Recently, Jamie Todd Rubin posted about how he tracks his writing progress with Evernote and a Google spreadsheet. (If you’re interested in using his method, Margaret McGaffey Fisk has an Excel spreadsheet available for download.)
I have a similar spreadsheet that I (used to) use for novel first drafts. But for over a year now, I’ve been tracking my writing in Bento. This is the same program that I use to keep a list of projects and track my submissions, and it’s convenient to have it all in one place.
Bento is a slightly simplified database program–you can’t directly hook things together (so I have to manually tell it to associate a “submission” entry to a “project” entry, but this is very easy to do).

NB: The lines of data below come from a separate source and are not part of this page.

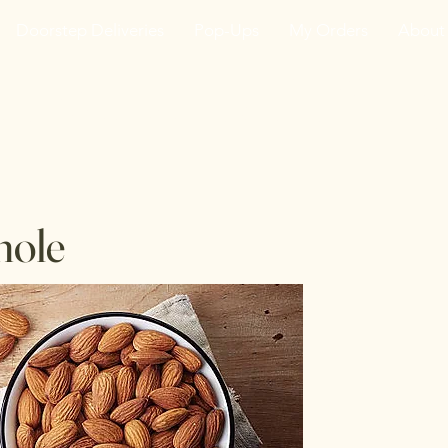
Doorstep Deliveries
Pop-Ups
My Orders
About
he VanJarred Refiller
hole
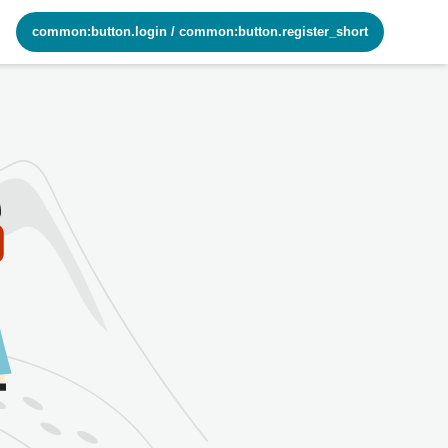
common:button.login
/
common:button.register_short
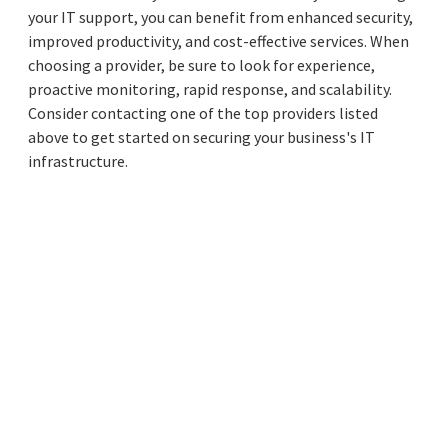
your IT support, you can benefit from enhanced security,
improved productivity, and cost-effective services. When
choosing a provider, be sure to look for experience,
proactive monitoring, rapid response, and scalability.
Consider contacting one of the top providers listed
above to get started on securing your business's IT
infrastructure.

I’ve mostly been tracking time spent, rather than word count, so that I can include planning and revision time as well. I only added a word count column and a “wrote new words today” checkbox a couple months ago, because I’d like to be producing more new stuff.
My column setup is:
Date, Project (the name of a novel, “Short Stories”, or “None” for critting or writing classes), Task (writing, revising, critting, etc), Duration (in minutes), Notes (where I type in what story I worked on, or whatever else I feel like noting), Word count (duh), New words (checked if I created new stuff, unchecked if I didn’t).
For the most part I don’t actually look at the data much. I can do basic searches to figure out how many hours I spent on X project in December, or how many hours Y short story took. The latter is something that’s becoming useful to know for planning purposes, though it doesn’t account for fermenting time.
I’m working on a project in Mathematica that will let me do a bunch more analysis and make pretty charts, but it’s been going in fits and starts. To be honest it’s more of a learn-Mathematica project than a improve-writing-productivity project (which I want to do because, and here is the disclaimer, I work for the company that makes it). I’ve nearly duplicated the functionality I’ve been getting from Bento’s search results.
For the next novel first draft, I will probably just type word counts into Bento and use Scrivener’s session targets instead of going back to my Excel spreadsheet. One less thing to mess with.